The use of a geographic metaphor is apt. In summarizing the lifestyles of the multi-millionaire second estate documented in Robert Frank's book, Paul Harris of the Observer writes:

a huge bubble of multi- millionaires lives almost in a parallel world of private education, private health care and gated mansions. They have their own schools and banks. They even travel apart - creating a booming industry of private jets and yachts.
And I would ad to that that they work separate jobs and tend to socialize with people of similar income. The wealthiest members of our society, for large portions of their lives, occupy spacially distinct social compartments that serve to reinforce class separation by ensuring that the rich and poor have few avenues by which to bond. Suburban secessionists pull their families and funds away from flagging inner cities and class apartheid is normalized through educational districting and zoning laws. We can all probably think of a few places - restaurants, schools, neighborhoods - that we think of being predominantly used by (or available only to) people of a certain class.

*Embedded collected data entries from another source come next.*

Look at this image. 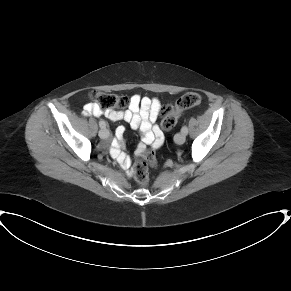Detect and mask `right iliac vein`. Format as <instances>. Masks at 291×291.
Listing matches in <instances>:
<instances>
[{"instance_id": "1", "label": "right iliac vein", "mask_w": 291, "mask_h": 291, "mask_svg": "<svg viewBox=\"0 0 291 291\" xmlns=\"http://www.w3.org/2000/svg\"><path fill=\"white\" fill-rule=\"evenodd\" d=\"M99 136H100V138L105 139L109 136V131L106 128H102L99 131Z\"/></svg>"}]
</instances>
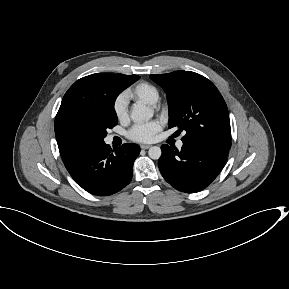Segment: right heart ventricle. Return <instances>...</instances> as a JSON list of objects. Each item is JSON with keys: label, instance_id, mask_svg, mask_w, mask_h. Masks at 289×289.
I'll return each instance as SVG.
<instances>
[{"label": "right heart ventricle", "instance_id": "obj_1", "mask_svg": "<svg viewBox=\"0 0 289 289\" xmlns=\"http://www.w3.org/2000/svg\"><path fill=\"white\" fill-rule=\"evenodd\" d=\"M127 99L154 105L159 100L158 88L149 82H139L124 94Z\"/></svg>", "mask_w": 289, "mask_h": 289}]
</instances>
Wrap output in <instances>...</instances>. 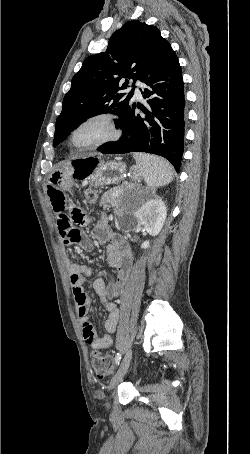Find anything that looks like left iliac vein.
Masks as SVG:
<instances>
[{
  "mask_svg": "<svg viewBox=\"0 0 250 454\" xmlns=\"http://www.w3.org/2000/svg\"><path fill=\"white\" fill-rule=\"evenodd\" d=\"M131 359H132V350L129 349L127 351V353L125 354L116 374L111 379V382L109 384V390L114 389L117 386V384L123 379V377L125 376L128 368H129Z\"/></svg>",
  "mask_w": 250,
  "mask_h": 454,
  "instance_id": "obj_1",
  "label": "left iliac vein"
}]
</instances>
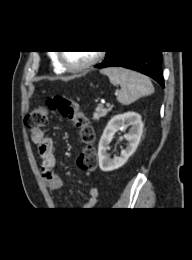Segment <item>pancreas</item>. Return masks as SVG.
Here are the masks:
<instances>
[{
  "instance_id": "pancreas-1",
  "label": "pancreas",
  "mask_w": 192,
  "mask_h": 260,
  "mask_svg": "<svg viewBox=\"0 0 192 260\" xmlns=\"http://www.w3.org/2000/svg\"><path fill=\"white\" fill-rule=\"evenodd\" d=\"M112 110V106L104 107L103 105H98L95 112L93 113V120H99L102 117H105L108 112Z\"/></svg>"
}]
</instances>
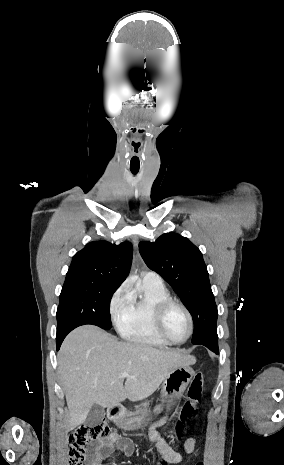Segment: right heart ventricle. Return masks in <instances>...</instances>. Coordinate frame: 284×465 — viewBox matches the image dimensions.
<instances>
[{
	"instance_id": "obj_1",
	"label": "right heart ventricle",
	"mask_w": 284,
	"mask_h": 465,
	"mask_svg": "<svg viewBox=\"0 0 284 465\" xmlns=\"http://www.w3.org/2000/svg\"><path fill=\"white\" fill-rule=\"evenodd\" d=\"M172 299L164 282H148L143 279L140 294L131 301L115 318L118 333L134 346H167L154 327L158 306Z\"/></svg>"
}]
</instances>
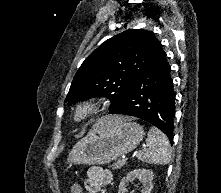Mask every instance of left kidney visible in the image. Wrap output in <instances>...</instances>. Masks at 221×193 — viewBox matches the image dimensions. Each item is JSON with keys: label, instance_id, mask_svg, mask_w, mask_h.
<instances>
[{"label": "left kidney", "instance_id": "1", "mask_svg": "<svg viewBox=\"0 0 221 193\" xmlns=\"http://www.w3.org/2000/svg\"><path fill=\"white\" fill-rule=\"evenodd\" d=\"M153 177L154 174L152 170L135 169L129 172L127 176L121 180L118 193H126L127 185L135 179H138L143 185L141 193H151V190L153 189Z\"/></svg>", "mask_w": 221, "mask_h": 193}]
</instances>
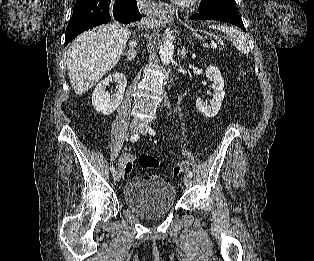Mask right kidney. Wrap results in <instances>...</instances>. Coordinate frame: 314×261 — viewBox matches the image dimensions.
Here are the masks:
<instances>
[{"mask_svg": "<svg viewBox=\"0 0 314 261\" xmlns=\"http://www.w3.org/2000/svg\"><path fill=\"white\" fill-rule=\"evenodd\" d=\"M113 81L117 83L116 92L110 95L106 91V87ZM126 85L127 79L122 73L109 75L95 87L92 95V105L97 111L105 115L113 113L123 100Z\"/></svg>", "mask_w": 314, "mask_h": 261, "instance_id": "right-kidney-1", "label": "right kidney"}]
</instances>
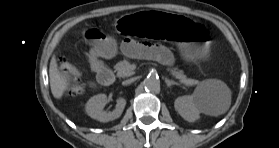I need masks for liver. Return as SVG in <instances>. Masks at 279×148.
<instances>
[{
	"mask_svg": "<svg viewBox=\"0 0 279 148\" xmlns=\"http://www.w3.org/2000/svg\"><path fill=\"white\" fill-rule=\"evenodd\" d=\"M49 77L51 92L56 99H60L69 88L70 83L68 79L59 71L55 56H53L50 61ZM90 85L94 86L93 83Z\"/></svg>",
	"mask_w": 279,
	"mask_h": 148,
	"instance_id": "1",
	"label": "liver"
}]
</instances>
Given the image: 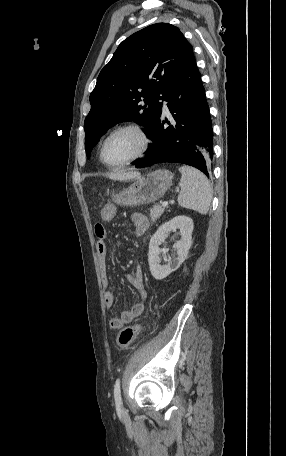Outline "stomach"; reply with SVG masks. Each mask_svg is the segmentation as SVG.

If we compared the schedules of rich, poor and middle-class in the US, we'd certainly find spacial differentials along the lines of: hours spent inside a social service, hours spent at a public health centers, number of trips to restaurants and grocery stores (and which ones?), and certainly many others.

And this leads to a question that has always puzzled me - why aren't social conservatives more concerned about class issues? I don't accept the answer that most conservatives, or even a substantial of conservatives, just "don't believe" in what they say. But once we grant the reality of their convictions one would have to note that the emerging American caste system leaves few avenues for social participation for the poor, and almost no avenues for cross-class mingling. Anyone who takes a serious concern to the moral character of the country should be wondering how we can expect to find common values amongst people who never eat together, work together or live together. People whose radically different experiences and day-to-day schedules leave them with few shared frames of reference, figures of speech or experientially tested principles - the very informal social cues, lore and vernacular from which more cognizable political and moral values emerge.

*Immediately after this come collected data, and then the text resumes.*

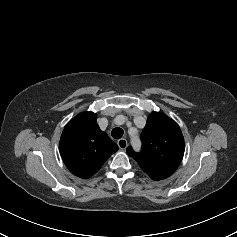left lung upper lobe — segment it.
I'll use <instances>...</instances> for the list:
<instances>
[{"label":"left lung upper lobe","mask_w":237,"mask_h":237,"mask_svg":"<svg viewBox=\"0 0 237 237\" xmlns=\"http://www.w3.org/2000/svg\"><path fill=\"white\" fill-rule=\"evenodd\" d=\"M142 151L127 149L141 169L153 180L164 179L175 172L184 154V138L178 124L159 112H152L141 135Z\"/></svg>","instance_id":"5c2ea615"}]
</instances>
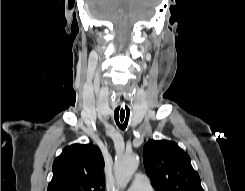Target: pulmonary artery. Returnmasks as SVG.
Returning <instances> with one entry per match:
<instances>
[{
  "label": "pulmonary artery",
  "mask_w": 245,
  "mask_h": 191,
  "mask_svg": "<svg viewBox=\"0 0 245 191\" xmlns=\"http://www.w3.org/2000/svg\"><path fill=\"white\" fill-rule=\"evenodd\" d=\"M127 191H153V188L147 176L137 174Z\"/></svg>",
  "instance_id": "pulmonary-artery-1"
}]
</instances>
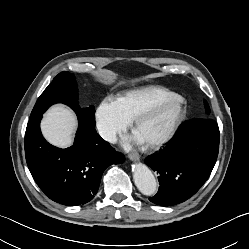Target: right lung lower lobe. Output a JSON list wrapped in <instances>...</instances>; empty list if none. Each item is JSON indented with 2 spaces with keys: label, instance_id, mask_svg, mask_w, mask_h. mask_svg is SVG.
<instances>
[{
  "label": "right lung lower lobe",
  "instance_id": "right-lung-lower-lobe-1",
  "mask_svg": "<svg viewBox=\"0 0 249 249\" xmlns=\"http://www.w3.org/2000/svg\"><path fill=\"white\" fill-rule=\"evenodd\" d=\"M42 114L30 118L25 133V156L40 189L53 201L64 205L85 204L93 199L104 170L125 161L95 130L78 118L73 146L60 149L41 134Z\"/></svg>",
  "mask_w": 249,
  "mask_h": 249
}]
</instances>
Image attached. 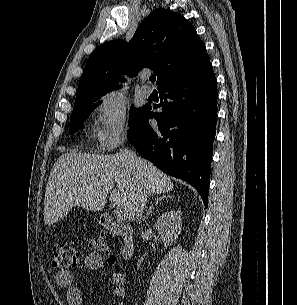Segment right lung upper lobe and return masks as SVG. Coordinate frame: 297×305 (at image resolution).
Segmentation results:
<instances>
[{
	"instance_id": "cb5924a9",
	"label": "right lung upper lobe",
	"mask_w": 297,
	"mask_h": 305,
	"mask_svg": "<svg viewBox=\"0 0 297 305\" xmlns=\"http://www.w3.org/2000/svg\"><path fill=\"white\" fill-rule=\"evenodd\" d=\"M209 65L205 45L192 24L178 13L156 9L142 21L131 41H109L91 54L75 102L117 89L113 86L121 73L133 77L148 67L161 86L194 75Z\"/></svg>"
}]
</instances>
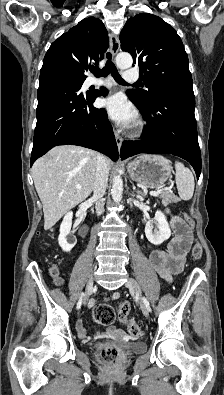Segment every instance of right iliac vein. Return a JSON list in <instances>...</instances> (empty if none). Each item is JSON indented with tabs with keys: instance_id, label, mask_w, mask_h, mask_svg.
Segmentation results:
<instances>
[{
	"instance_id": "1",
	"label": "right iliac vein",
	"mask_w": 224,
	"mask_h": 395,
	"mask_svg": "<svg viewBox=\"0 0 224 395\" xmlns=\"http://www.w3.org/2000/svg\"><path fill=\"white\" fill-rule=\"evenodd\" d=\"M94 288L93 278L90 277L87 286H86V293L84 295V304L88 301L90 294L92 293Z\"/></svg>"
}]
</instances>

Throughout this piece I've compared the US class structure to apartheid, secessionism and the caste system. Some would object that these are too extreme, but I invite them to reflect on the specific manner in which those divisive classificatory sociopolitical practices impede conversation, and even mutual comprehensibility, between citizens. The idea that equal opportunity could ever be enough to hold a society so stratified together seems naive when consider the profound impacts of spatial separation on less tangible social codes. The separatist leanings of "Richistan" further demonstrates the impossibility of reconciling unity with inequality.